____ Input material

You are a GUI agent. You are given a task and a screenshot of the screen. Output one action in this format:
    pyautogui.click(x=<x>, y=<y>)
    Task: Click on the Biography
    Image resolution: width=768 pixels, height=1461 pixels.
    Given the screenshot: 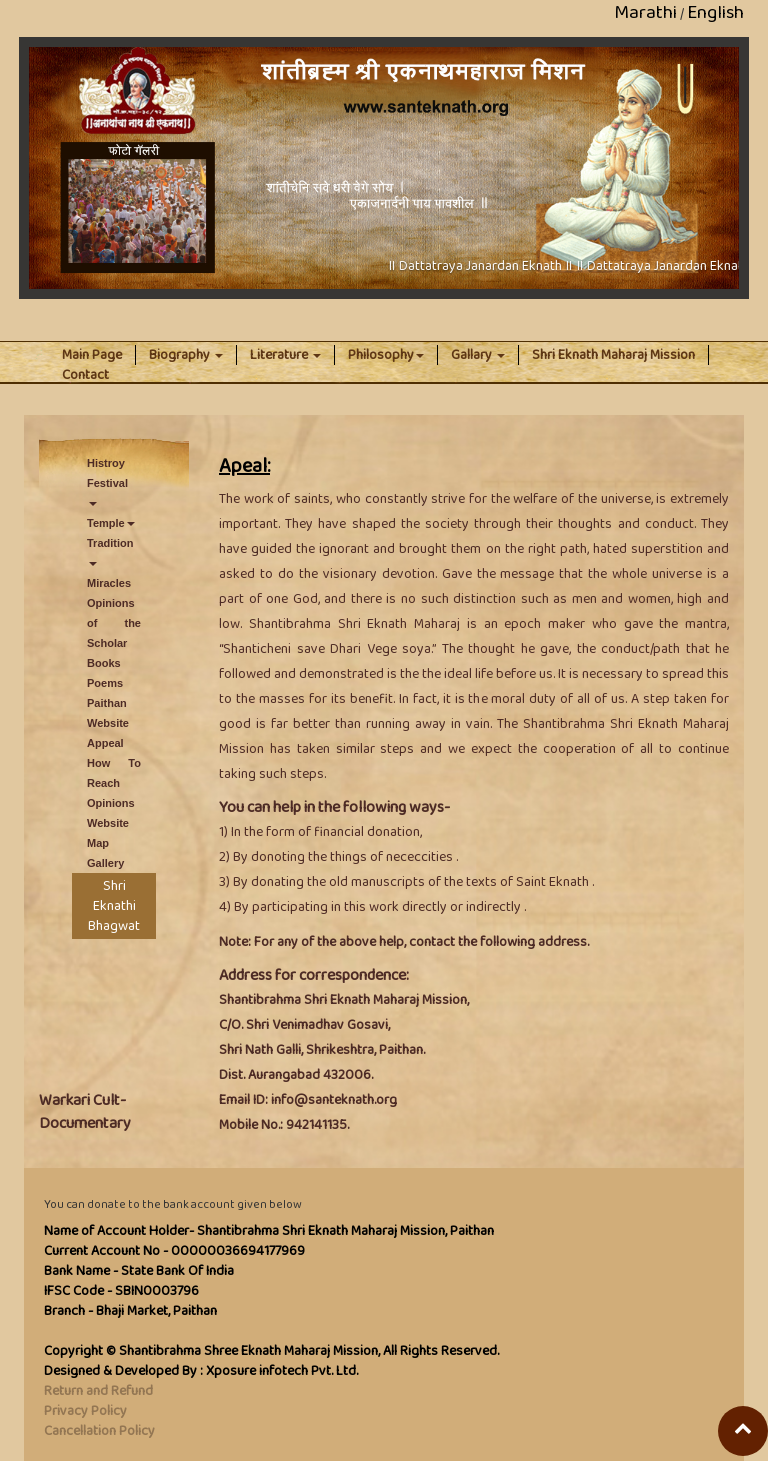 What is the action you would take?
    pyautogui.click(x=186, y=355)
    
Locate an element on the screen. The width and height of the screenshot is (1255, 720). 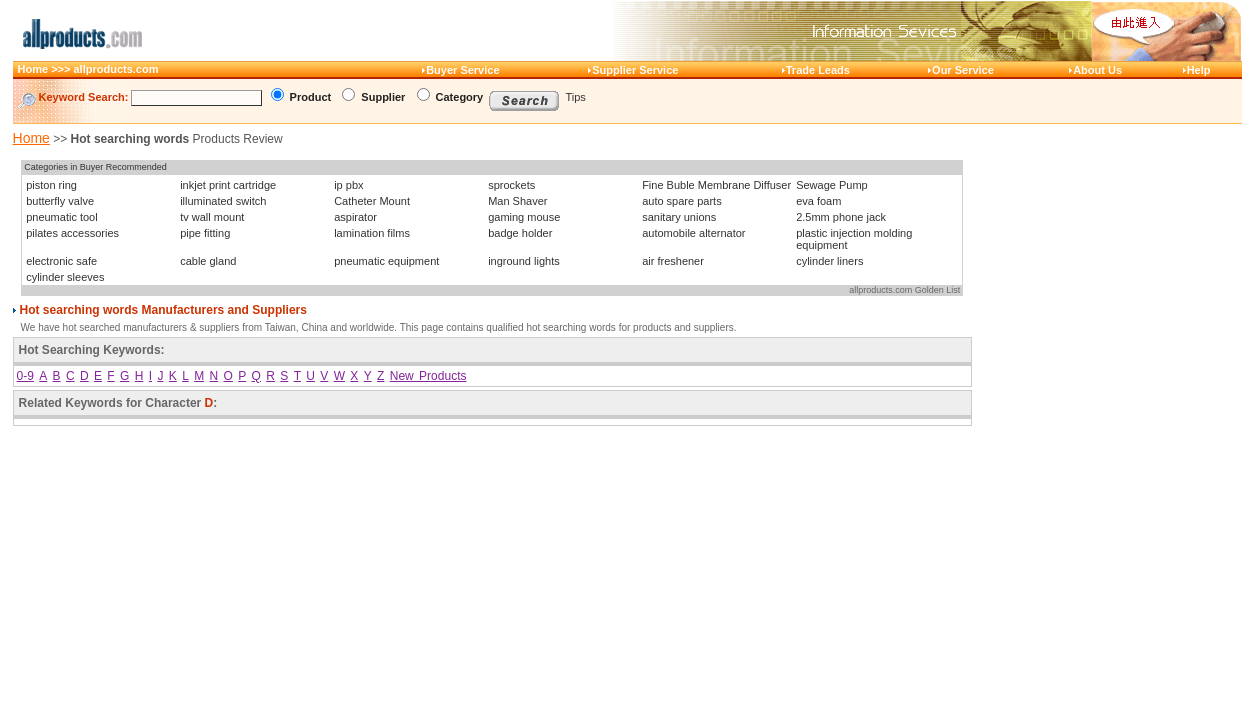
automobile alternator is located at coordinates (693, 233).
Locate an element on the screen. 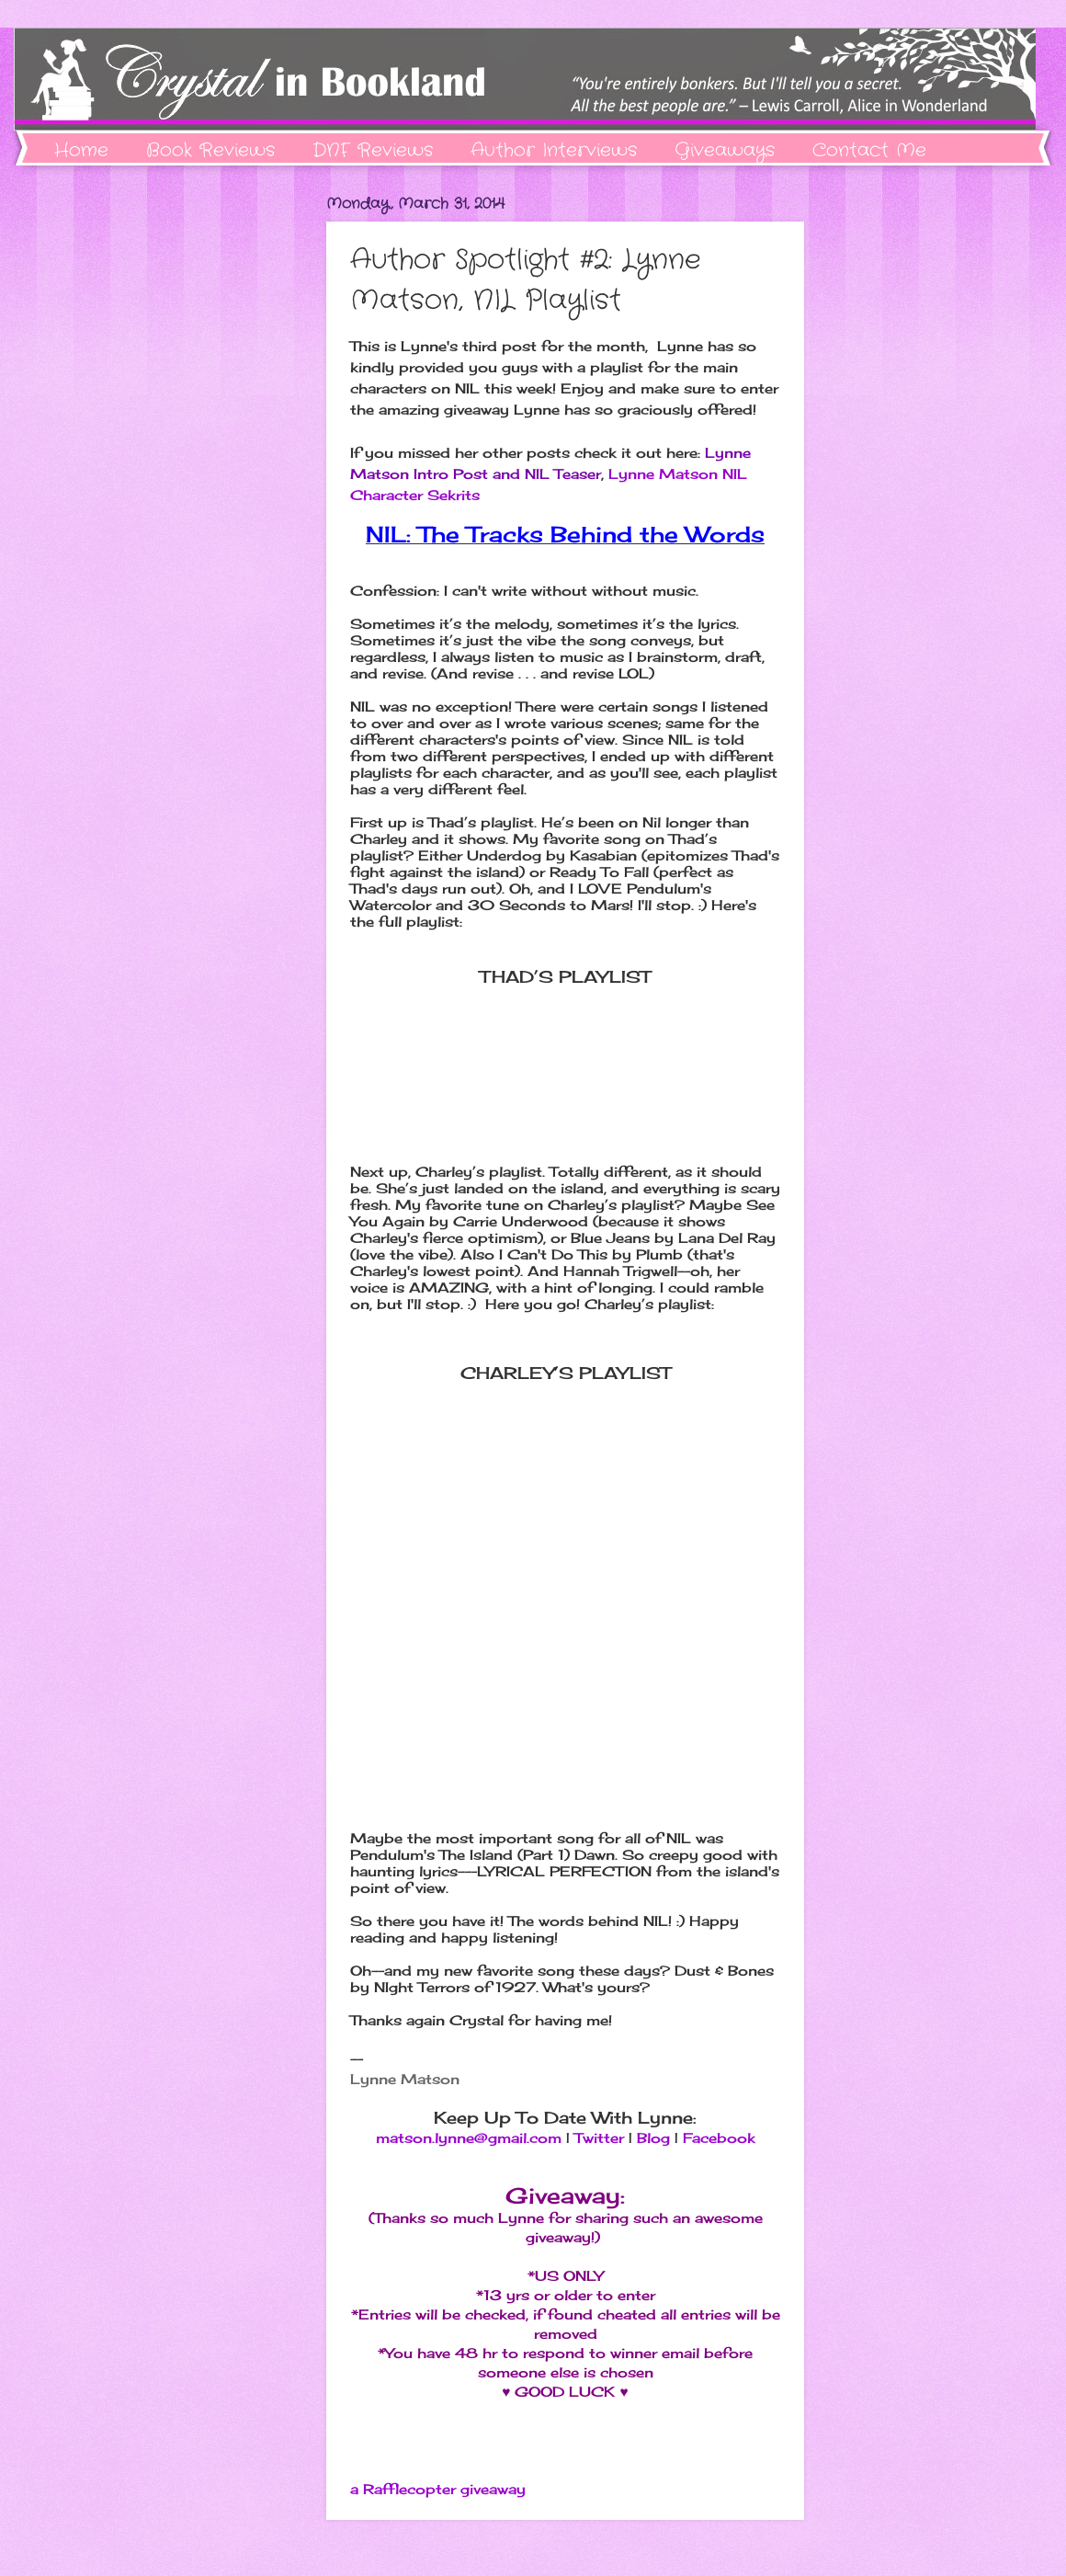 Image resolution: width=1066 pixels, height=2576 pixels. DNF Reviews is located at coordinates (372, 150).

________
____ Input material

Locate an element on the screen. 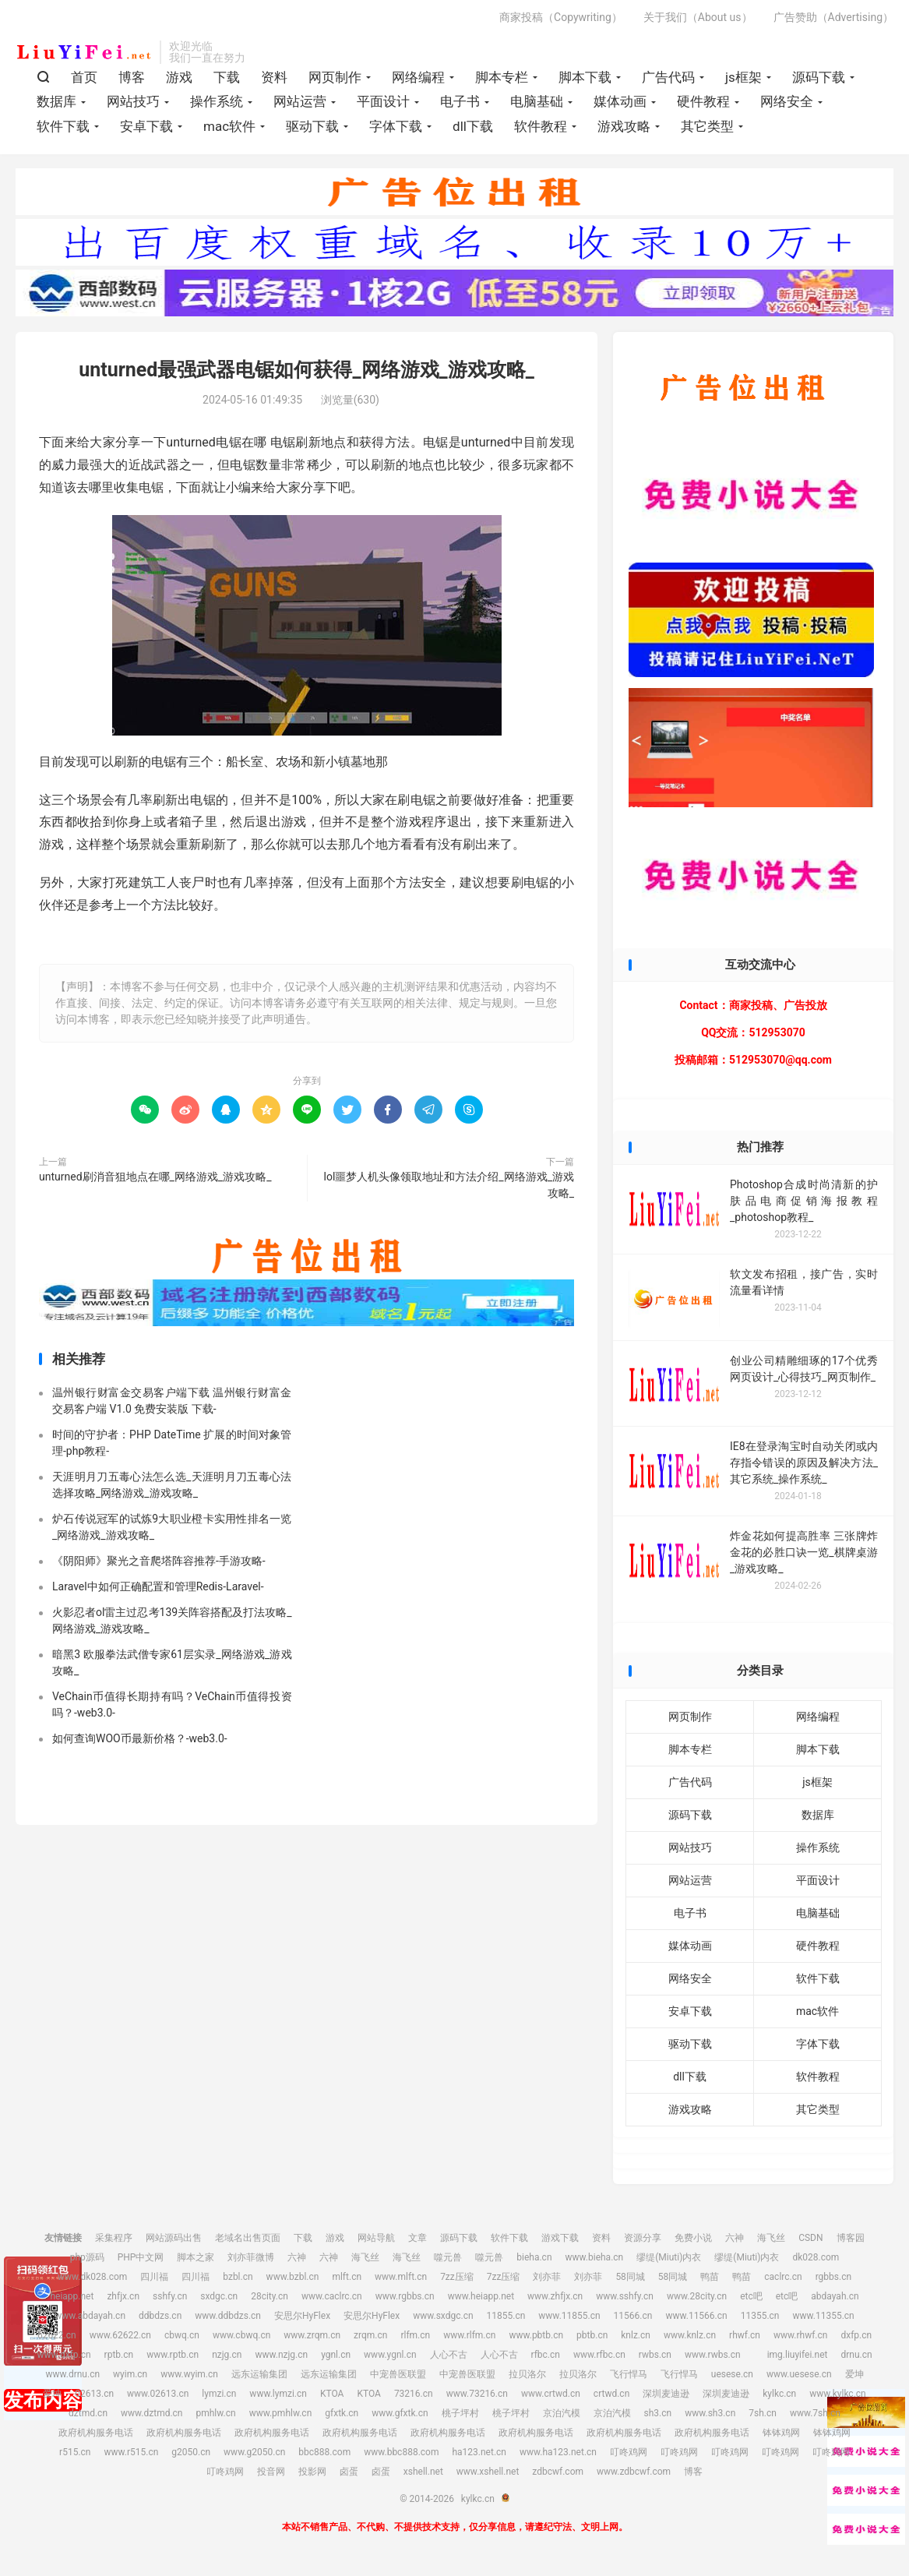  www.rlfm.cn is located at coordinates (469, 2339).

________

What is needed>
Your answer should be the exact lines above from the one with "You are a GUI" through the one with "Image resolution: width=768", both included, and nothing besides.

Task answer>
You are a GUI agent. You are given a task and a screenshot of the screen. Output one action in this format:
    pyautogui.click(x=<x>, y=<y>)
    Task: Click on the Biography
    Image resolution: width=768 pixels, height=1461 pixels.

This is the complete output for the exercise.